Zero-sum games are turning AIs into powerful creative tools

Breakthroughs in generative adversarial networks will perfect photos, make surreal images, design clothes and write music

In 2018, a new kind of AI will show off its ability to produce artworks that can not only imitate old masters but which can take off in startling new creative directions. Generative adversarial networks (GANs) bring a new level of sophistication to graphics. Not only can they produce totally convincing artificial images on demand ("Donald Trump on a skateboard being chased by a polar bear"), they can tweak existing images in subtle ways ("make it look like the Sun is shining"). A GAN involves two separate neural networks, a generator and a discriminator. The generator produces images and the discriminator rates them. For example, the generator might be fed a large database of images of dogs and attempt to produce its own imitation dog picture. The discriminator then tries to tell the difference between the fake dog and real ones, and feeds back to the generator. The generator rapidly gets better at producing dogs, and the discriminator becomes better at spotting fakes.

GANs have exploded since Ian Goodfellow from Google Brain published a paper on them in 2014, though the basic idea is much older. The results can be impressive. A team that included art historian Marian Mazzone and members of Facebook's AI lab in California used a GAN working with a database of 80,000 paintings to produce pictures in the style of great artists.

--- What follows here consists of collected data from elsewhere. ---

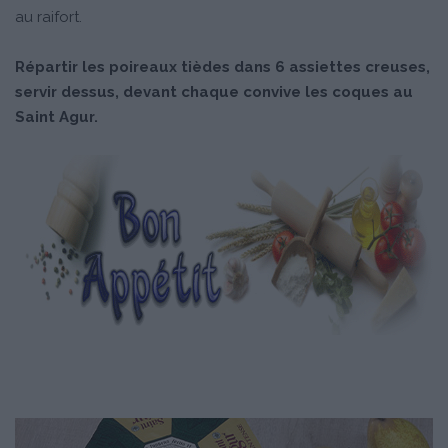
au raifort.
Répartir les poireaux tièdes dans 6 assiettes creuses,
servir dessus, devant chaque convive les coques au
Saint Agur.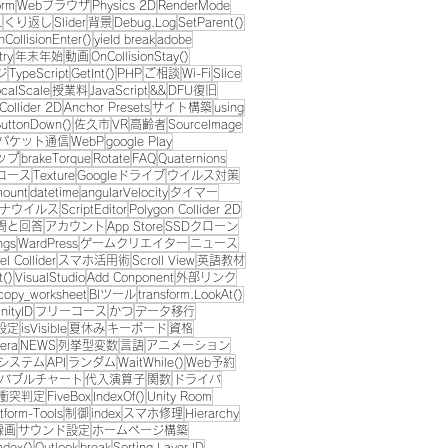
orm
Webブラウザ
Physics 2D
RenderMode
L
くり返し
Slider
背景
Debug.Log
SetParent()
nCollisionEnter()
yield break
adobe
try
年末年始
動画
OnCollisionStay()
ジ
TypeScript
GetInt()
PHP
ご相談
Wi-Fi
Slice
ocalScale
授業料
JavaScript
&&
DFU復旧
Collider 2D
Anchor Presets
サイト構築
using
uttonDown()
佐久市
VR
高齢者
SourceImage
パケット通信
WebP
google Play
ップ
brakeTorque
Rotate
FAQ
Quaternions
コース
Texture
Googleドライブ
ウイルス対策
Amount
datetime
angularVelocity
タイマー
ナウイルス
ScriptEditor
Polygon Collider 2D
問と回答
アカウント
App Store
SSDクローン
ngs
WardPress
ゲームクリエイター
ニュース
l Collider
スマホ活用術
Scroll View
英語教材
t()
VisualStudio
Add Conponent
外部リンク
copy_worksheet
BIツール
transform.LookAt()
nityID
フリーコース
かつ
データ移行
設定
isVisible
夏休み
キーボード
資格
era
NEWS
列挙型変数
言語
アニメーション
システム
API
ランダム
WaitWhile()
Web予約
バブルチャート
代入演算子
関数
ドライバ
衝突判定
FiveBox
IndexOf()
Unity Room
tform-Tools
制御
index
スマホ修理
Hierarchy
録画
サウンド設定
ホームページ構築
ndex()
Outlook
break
Sorting Layer ID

An Amazon team based in San Francisco is developing a GAN fashion designer. This learns about a particular style from images, then generates more clothes in the same style. US and Japanese researchers have used a system called DRAGAN to generate unique, high-quality animé characters based on a given set of characteristics. Others use GANs to generate computer- game scenery and clean up blurry video.

InfoGAN, developed by Peter Chen at UC Berkeley, has the ability to manipulate images of faces. It can change the pose, lighting or camera angle while keeping the face the same. It shows InfoGAN has worked out for itself the features that make up the face, and how to change the image while keeping these intact.

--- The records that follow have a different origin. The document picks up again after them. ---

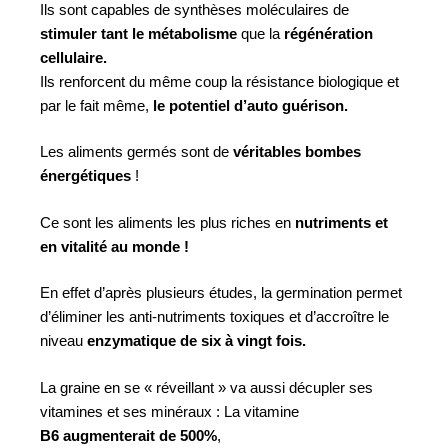
Ils sont capables de synthèses moléculaires de
stimuler tant le métabolisme
que la
régénération
cellulaire.
Ils renforcent du même coup la résistance biologique et
par le fait même,
le potentiel d’auto guérison.
Les aliments germés sont de
véritables bombes
énergétiques
!
Ce sont les aliments les plus riches en
nutriments et
en vitalité au monde !
En effet d’après plusieurs études, la germination permet
d’éliminer les anti-nutriments toxiques et d’accroître le
niveau
enzymatique de six à vingt fois.
La graine en se « réveillant » va aussi décupler ses
vitamines et ses minéraux : La vitamine
B6 augmenterait de 500%
,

All of these applications use GAN's power not just to process images but understand their content. By grasping the essential "Trumpiness" of Donald Trump, a GAN could turn out convincing images of the president in situations that never occurred.

There will be a huge increase in original content. Netflix plans to spend $7 billion on programming in 2018, and wants half of its library to be self-produced. Facebook and Apple are also reportedly prepared to spend $1 billion each.

Then there’s DABUS, which stands for Device for the Autonomous Bootstrapping of Unified Sentience. Developed by Stephen Thaler, CEO of Imagination Engines, Thaler has been working on what he terms Creativity Machines for more than two decades, noting that “GANs are at best a subset of Creativity Machines.”

“Creativity Machines are brainstorming neural nets selectively reinforcing ideas that work, while weakening those that don’t,” says Thaler. He believes that DABUS’ architecture represents the best prospect for an AI able to approach genius levels of creativity.

DABUS does not just tweak the style of a picture, but can create a whole new composition out of elements it finds aesthetically pleasing. One image started with a classic car, morphed it into a shark and then depicted the car/shark devouring a victim. DABUS entitled the result ‘Road Shark Kill.’ It does not just shuffle pixels, but manipulates ideas. However, Thaler says DABUS’ artworks are just an appetiser.

“The art is meant to be an introduction to the system,” says Thaler. “Like Einstein entertaining us with his violin before telling us about relativity.”

Thaler says DABUS can produce innovative concepts in fields as diverse as corporate strategy, economic prediction, and scientific theorising. Thaler is not revealing specifics or who he is working with, but mentions that DABUS has been working on stock market prediction.

“Some important players would like to use the DABUS system for predicting the future on an unprecedented scale,” is all Thaler will say.

We can expect to see GANs producing surreal artworks, perfectly retouched photographs and cool clothes in 2018. And these may be the least of their achievements.